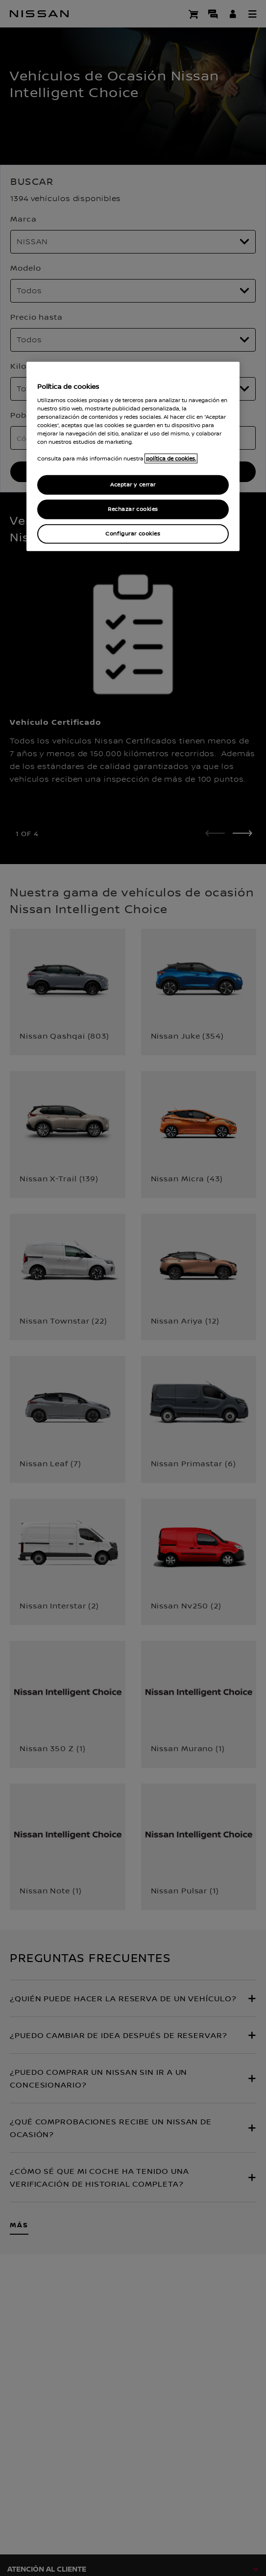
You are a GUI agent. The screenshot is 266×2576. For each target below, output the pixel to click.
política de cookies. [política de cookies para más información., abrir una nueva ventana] (171, 458)
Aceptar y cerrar (133, 485)
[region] (132, 456)
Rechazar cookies (133, 509)
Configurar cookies (132, 534)
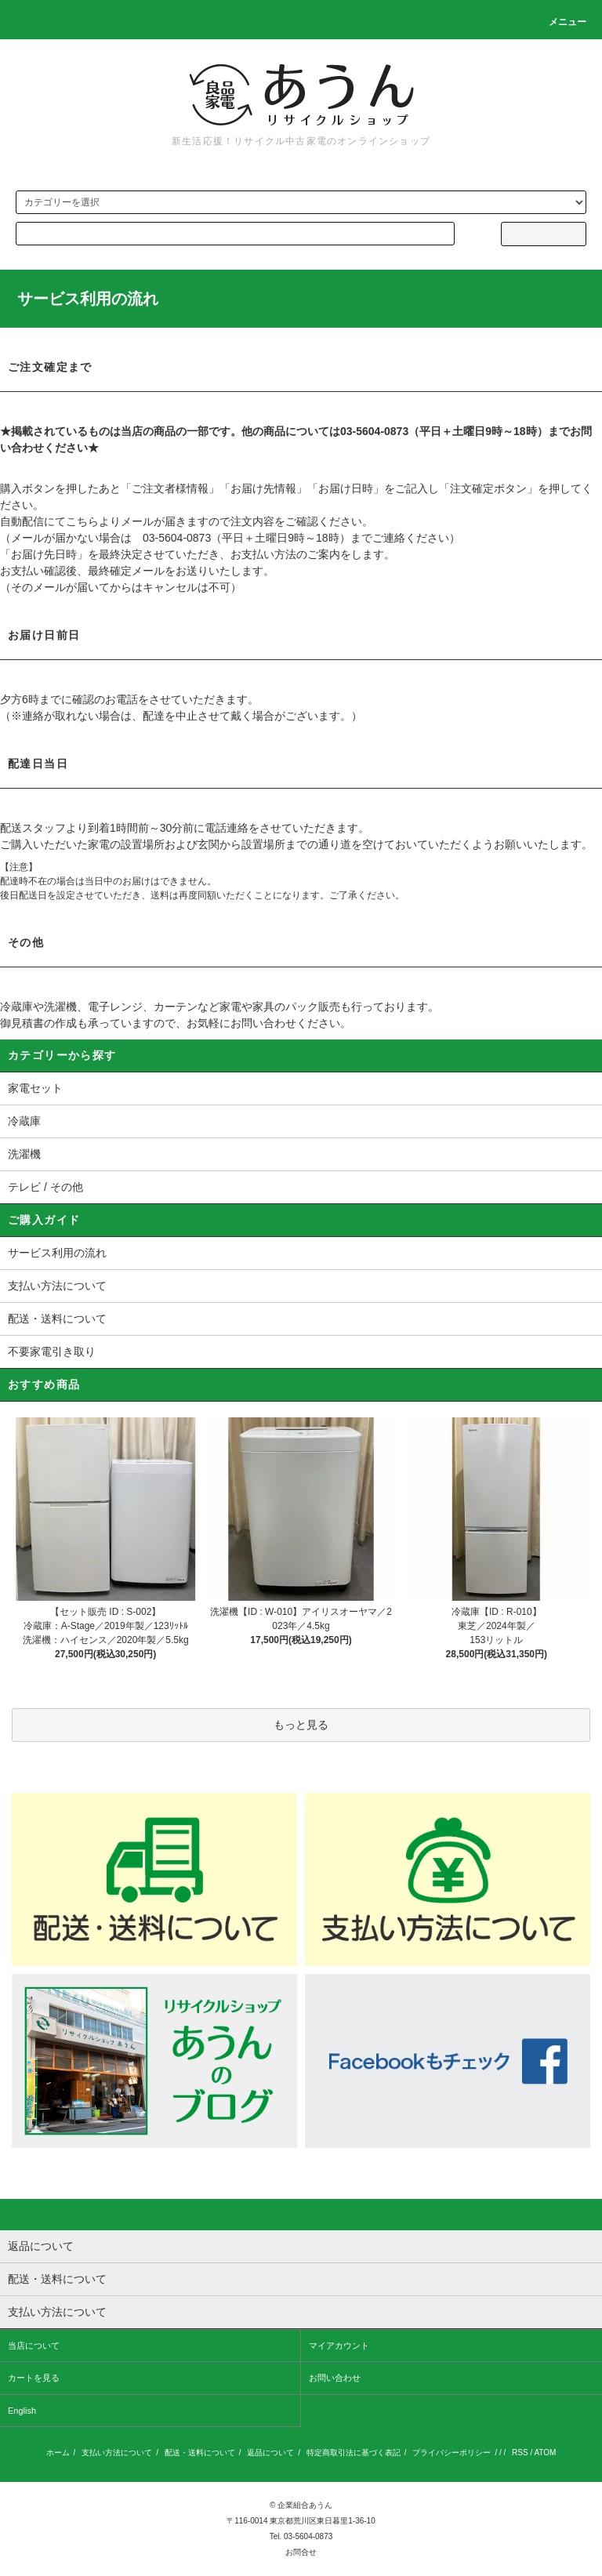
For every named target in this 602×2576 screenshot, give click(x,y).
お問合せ (301, 2552)
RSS (520, 2452)
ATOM (545, 2452)
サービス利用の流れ (57, 1252)
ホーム (58, 2452)
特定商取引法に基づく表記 (353, 2452)
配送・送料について (57, 1318)
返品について (270, 2452)
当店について (34, 2345)
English (22, 2410)
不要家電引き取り (52, 1351)
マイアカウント (339, 2345)
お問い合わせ (335, 2377)
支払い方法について (57, 1285)
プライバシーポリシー (451, 2452)
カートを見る (34, 2377)
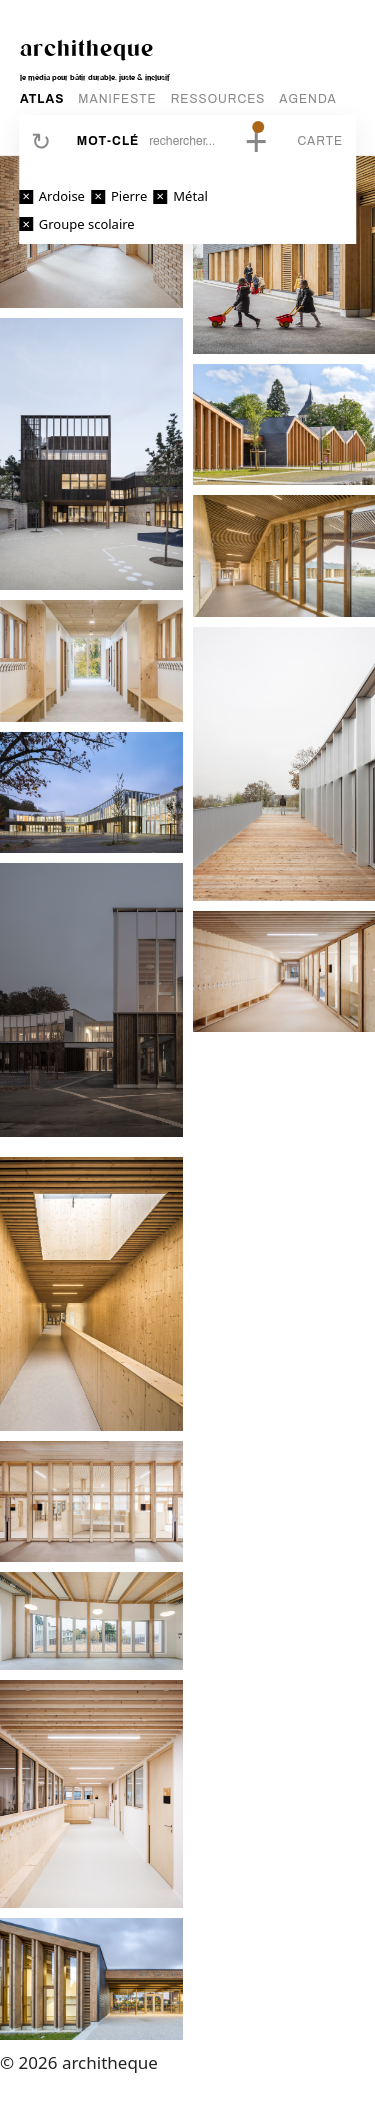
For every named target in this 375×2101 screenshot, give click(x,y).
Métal (190, 196)
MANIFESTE (117, 99)
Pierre (129, 196)
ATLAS (42, 99)
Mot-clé (108, 141)
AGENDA (307, 99)
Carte (320, 141)
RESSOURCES (218, 99)
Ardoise (62, 196)
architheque (87, 47)
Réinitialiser (41, 141)
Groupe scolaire (87, 224)
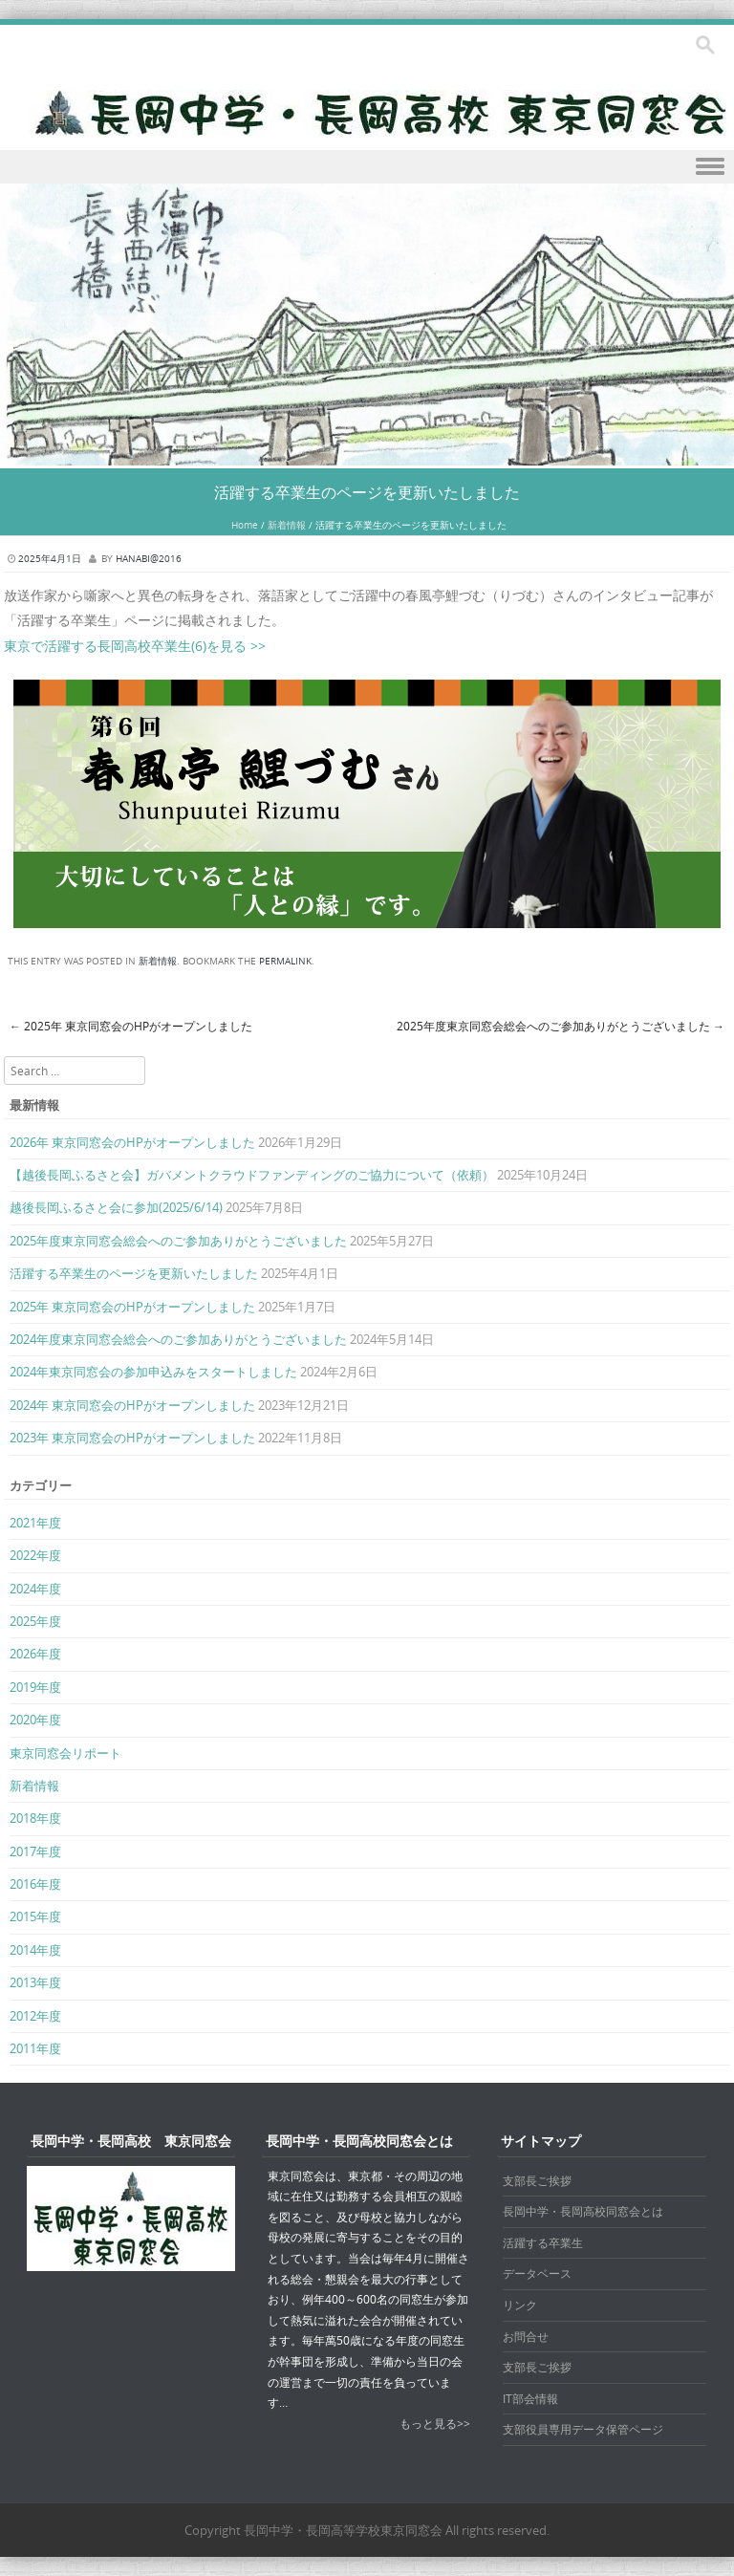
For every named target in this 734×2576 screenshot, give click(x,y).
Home (244, 525)
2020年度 (35, 1719)
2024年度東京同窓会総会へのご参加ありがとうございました (178, 1339)
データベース (537, 2273)
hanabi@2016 (149, 558)
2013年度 (35, 1982)
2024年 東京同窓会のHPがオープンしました (132, 1405)
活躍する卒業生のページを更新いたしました (134, 1273)
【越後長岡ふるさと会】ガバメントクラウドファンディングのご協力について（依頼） (252, 1174)
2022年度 (35, 1555)
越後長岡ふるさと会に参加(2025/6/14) (116, 1207)
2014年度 (35, 1950)
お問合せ (526, 2336)
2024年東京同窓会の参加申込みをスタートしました (153, 1371)
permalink (285, 961)
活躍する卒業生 (543, 2242)
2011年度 (35, 2048)
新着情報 (287, 525)
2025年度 (35, 1621)
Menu (367, 167)
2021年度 (35, 1522)
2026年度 (35, 1653)
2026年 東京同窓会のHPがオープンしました (132, 1142)
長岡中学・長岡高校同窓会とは (583, 2211)
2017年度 (35, 1851)
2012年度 (35, 2015)
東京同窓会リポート (65, 1753)
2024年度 (35, 1588)
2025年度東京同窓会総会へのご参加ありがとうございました (560, 1025)
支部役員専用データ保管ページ (583, 2428)
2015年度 (35, 1916)
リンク (520, 2304)
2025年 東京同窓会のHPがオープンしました (131, 1025)
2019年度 (35, 1687)
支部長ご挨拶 (537, 2180)
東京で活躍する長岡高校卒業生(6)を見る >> (135, 646)
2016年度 (35, 1884)
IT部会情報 (530, 2398)
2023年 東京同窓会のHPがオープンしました (132, 1437)
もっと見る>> (434, 2423)
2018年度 (35, 1818)
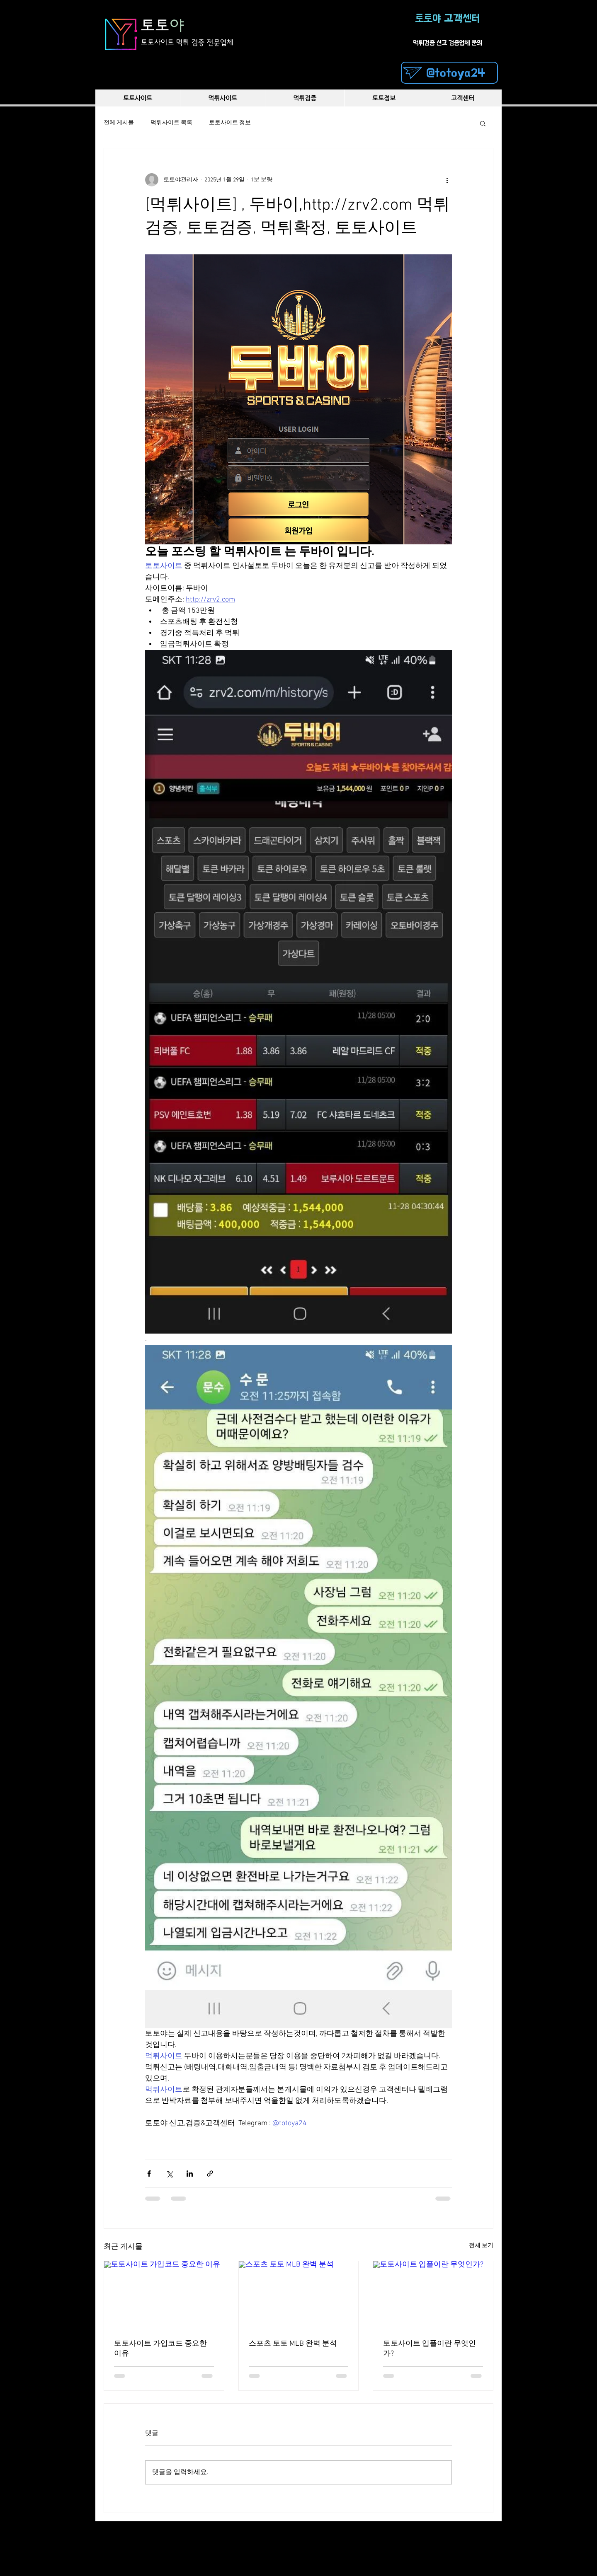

##########

From the line with "2025年度東京同窓会総会へのご参加ありがとうございました (560, 1025)" through the final line of the data above, copy everything exactly, both ends included, but not the pictures.

2025年度東京同窓会総会へのご参加ありがとうございました (560, 1025)
支部役員専用データ保管ページ (583, 2428)
2015年度 (35, 1916)
リンク (520, 2304)
2025年 東京同窓会のHPがオープンしました (131, 1025)
2019年度 (35, 1687)
支部長ご挨拶 (537, 2180)
東京で活躍する長岡高校卒業生(6)を見る >> (135, 646)
2016年度 (35, 1884)
IT部会情報 (530, 2398)
2023年 東京同窓会のHPがオープンしました (132, 1437)
もっと見る>> (434, 2423)
2018年度 (35, 1818)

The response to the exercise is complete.